WHAT IS BEING ASKED
Go through the entries and write each one out again unchanged.

___ RECORD EXTRACTS

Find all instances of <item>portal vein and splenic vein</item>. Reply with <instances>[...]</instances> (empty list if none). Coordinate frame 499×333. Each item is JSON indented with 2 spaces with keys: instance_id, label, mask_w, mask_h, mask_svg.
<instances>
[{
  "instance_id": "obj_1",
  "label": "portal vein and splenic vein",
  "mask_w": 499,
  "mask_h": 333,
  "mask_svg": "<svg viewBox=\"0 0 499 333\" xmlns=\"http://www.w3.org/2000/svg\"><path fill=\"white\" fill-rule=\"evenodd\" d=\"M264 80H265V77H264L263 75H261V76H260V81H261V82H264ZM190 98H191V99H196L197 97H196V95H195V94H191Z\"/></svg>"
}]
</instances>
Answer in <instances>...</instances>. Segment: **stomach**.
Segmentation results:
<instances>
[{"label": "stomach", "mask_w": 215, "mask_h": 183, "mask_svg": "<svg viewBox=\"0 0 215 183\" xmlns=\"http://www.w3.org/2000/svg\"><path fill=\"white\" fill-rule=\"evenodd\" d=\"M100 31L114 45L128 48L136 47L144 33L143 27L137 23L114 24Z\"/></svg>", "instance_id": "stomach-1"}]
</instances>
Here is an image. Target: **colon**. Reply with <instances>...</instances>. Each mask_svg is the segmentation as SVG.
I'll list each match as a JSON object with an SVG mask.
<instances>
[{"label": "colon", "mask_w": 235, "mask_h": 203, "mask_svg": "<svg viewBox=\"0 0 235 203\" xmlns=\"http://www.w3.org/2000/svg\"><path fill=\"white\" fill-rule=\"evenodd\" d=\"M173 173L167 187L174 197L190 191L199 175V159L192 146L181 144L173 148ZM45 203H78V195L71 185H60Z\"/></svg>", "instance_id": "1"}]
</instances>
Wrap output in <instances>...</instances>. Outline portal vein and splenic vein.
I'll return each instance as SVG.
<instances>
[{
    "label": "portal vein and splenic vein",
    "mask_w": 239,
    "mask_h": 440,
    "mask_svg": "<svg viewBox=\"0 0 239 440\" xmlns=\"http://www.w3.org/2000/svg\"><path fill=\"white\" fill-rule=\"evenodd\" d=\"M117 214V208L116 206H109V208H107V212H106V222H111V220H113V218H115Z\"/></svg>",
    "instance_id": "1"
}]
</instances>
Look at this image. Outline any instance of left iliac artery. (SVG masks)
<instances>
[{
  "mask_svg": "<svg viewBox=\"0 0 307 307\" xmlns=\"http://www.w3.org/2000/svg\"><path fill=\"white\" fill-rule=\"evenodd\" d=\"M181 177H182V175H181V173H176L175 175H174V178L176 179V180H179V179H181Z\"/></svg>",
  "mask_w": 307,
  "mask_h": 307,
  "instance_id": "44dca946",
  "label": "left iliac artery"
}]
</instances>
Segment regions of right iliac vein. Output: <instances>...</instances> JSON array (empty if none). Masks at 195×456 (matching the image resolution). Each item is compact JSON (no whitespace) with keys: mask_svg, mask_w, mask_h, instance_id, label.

______

RESPONSE AREA
Find all instances of <item>portal vein and splenic vein</item>. Reply with <instances>[...]</instances> (empty list if none). Coordinate frame 499×333. Each item is JSON indented with 2 spaces with keys: instance_id, label, mask_w, mask_h, mask_svg.
<instances>
[{
  "instance_id": "obj_1",
  "label": "portal vein and splenic vein",
  "mask_w": 499,
  "mask_h": 333,
  "mask_svg": "<svg viewBox=\"0 0 499 333\" xmlns=\"http://www.w3.org/2000/svg\"><path fill=\"white\" fill-rule=\"evenodd\" d=\"M264 80H265V77H264L263 75H261V76H260V81H261V82H264ZM190 98H191V99H196L197 97H196V95H195V94H191Z\"/></svg>"
}]
</instances>
Answer in <instances>...</instances>. Segment: **stomach**.
Segmentation results:
<instances>
[{"label": "stomach", "mask_w": 215, "mask_h": 183, "mask_svg": "<svg viewBox=\"0 0 215 183\" xmlns=\"http://www.w3.org/2000/svg\"><path fill=\"white\" fill-rule=\"evenodd\" d=\"M100 31L114 45L128 48L136 47L144 33L143 27L137 23L114 24Z\"/></svg>", "instance_id": "stomach-1"}]
</instances>
Here is an image. Target: **colon**. Reply with <instances>...</instances>. Each mask_svg is the segmentation as SVG.
I'll list each match as a JSON object with an SVG mask.
<instances>
[{"label": "colon", "mask_w": 235, "mask_h": 203, "mask_svg": "<svg viewBox=\"0 0 235 203\" xmlns=\"http://www.w3.org/2000/svg\"><path fill=\"white\" fill-rule=\"evenodd\" d=\"M173 173L167 187L174 197L190 191L199 175V159L192 146L181 144L173 148ZM45 203H78V195L71 185H60Z\"/></svg>", "instance_id": "1"}]
</instances>
Wrap output in <instances>...</instances>. Outline portal vein and splenic vein.
I'll return each instance as SVG.
<instances>
[{
    "label": "portal vein and splenic vein",
    "mask_w": 239,
    "mask_h": 440,
    "mask_svg": "<svg viewBox=\"0 0 239 440\" xmlns=\"http://www.w3.org/2000/svg\"><path fill=\"white\" fill-rule=\"evenodd\" d=\"M117 214V208L116 206H109V208H107V212H106V222H111V220H113V218H115Z\"/></svg>",
    "instance_id": "1"
}]
</instances>
Look at this image. Outline any instance of left iliac artery. (SVG masks)
<instances>
[{
  "mask_svg": "<svg viewBox=\"0 0 307 307\" xmlns=\"http://www.w3.org/2000/svg\"><path fill=\"white\" fill-rule=\"evenodd\" d=\"M181 177H182V175H181V173H176L175 175H174V178L176 179V180H179V179H181Z\"/></svg>",
  "mask_w": 307,
  "mask_h": 307,
  "instance_id": "44dca946",
  "label": "left iliac artery"
}]
</instances>
Segment regions of right iliac vein. Output: <instances>...</instances> JSON array (empty if none). Masks at 195×456 (matching the image resolution). Each item is compact JSON (no whitespace) with keys: mask_svg, mask_w, mask_h, instance_id, label.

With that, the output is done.